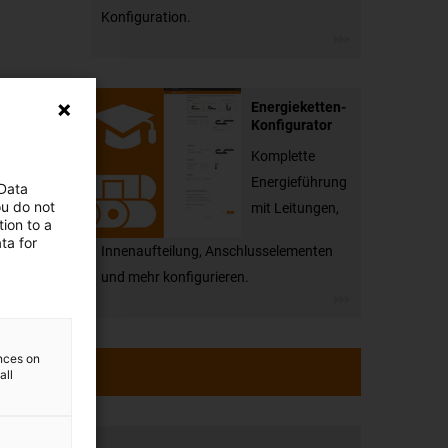
Konfiguration.
Energieketten-
Konfigurator
Komplette
Energieführung
 Data
ou do not
mit Leitungen,
ion to a
ta for
Innenaufteilung, Anschlusselementen
und mehr konfigurieren.
ences on
all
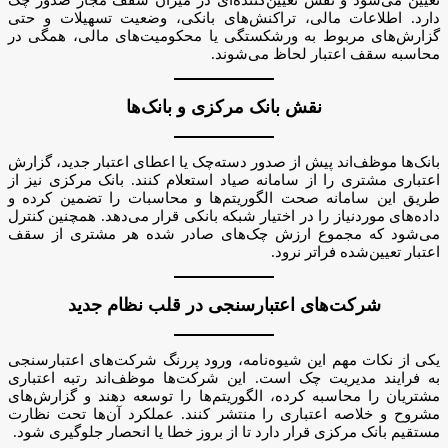
دارد. اطلاعات مالی، تراکنش‌های بانکی، وضعیت تسهیلات و حتی
گزارش‌های مربوط به ورشکستگی یا محکومیت‌های مالی، همگی در
محاسبه سقف اعتبار لحاظ می‌شوند.
نقش بانک مرکزی و بانک‌ها
بانک‌ها موظف‌اند پیش از صدور دسته‌چک یا اعطای اعتبار جدید، گزارش
اعتباری مشتری را از سامانه صیاد استعلام کنند. بانک مرکزی نیز از
طریق این سامانه صحت الگوریتم‌ها و محاسبات را تضمین کرده و
داده‌های موردنیاز را در اختیار شبکه بانکی قرار می‌دهد. همچنین کنترل
می‌شود که مجموع ارزش چک‌های صادر شده هر مشتری از سقف
اعتبار تعیین‌شده فراتر نرود.
شرکت‌های اعتبارسنجی در قلب نظام جدید
یکی از نکات مهم این شیوه‌نامه، ورود پررنگ شرکت‌های اعتبارسنجی
به فرایند مدیریت چک است. این شرکت‌ها موظف‌اند رتبه اعتباری
مشتریان را محاسبه کرده، الگوریتم‌ها را توسعه دهند و گزارش‌های
مشروح و خلاصه اعتباری را منتشر کنند. عملکرد آن‌ها تحت نظارت
مستقیم بانک مرکزی قرار دارد تا از بروز خطا یا انحصار جلوگیری شود.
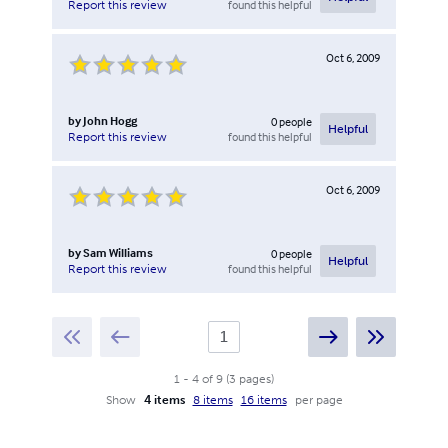
found this helpful
Report this review
Oct 6, 2009
by
John Hogg
0
people
Helpful
found this helpful
Report this review
Oct 6, 2009
by
Sam Williams
0
people
Helpful
found this helpful
Report this review
1
-
4
of
9
(
3
pages
)
Show
4 items
8 items
16 items
per page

### Exercise goal
Copy exactly what appears in the entries, beginning with the first line and ending with the line that has "محاسبه سقف اعتبار لحاظ می‌شوند.", but not the pictures.

### Finished exercise
Konfiguration.
Energieketten-
Konfigurator
Komplette
Energieführung
 Data
ou do not
mit Leitungen,
ion to a
ta for
Innenaufteilung, Anschlusselementen
und mehr konfigurieren.
ences on
all
دارد. اطلاعات مالی، تراکنش‌های بانکی، وضعیت تسهیلات و حتی
گزارش‌های مربوط به ورشکستگی یا محکومیت‌های مالی، همگی در
محاسبه سقف اعتبار لحاظ می‌شوند.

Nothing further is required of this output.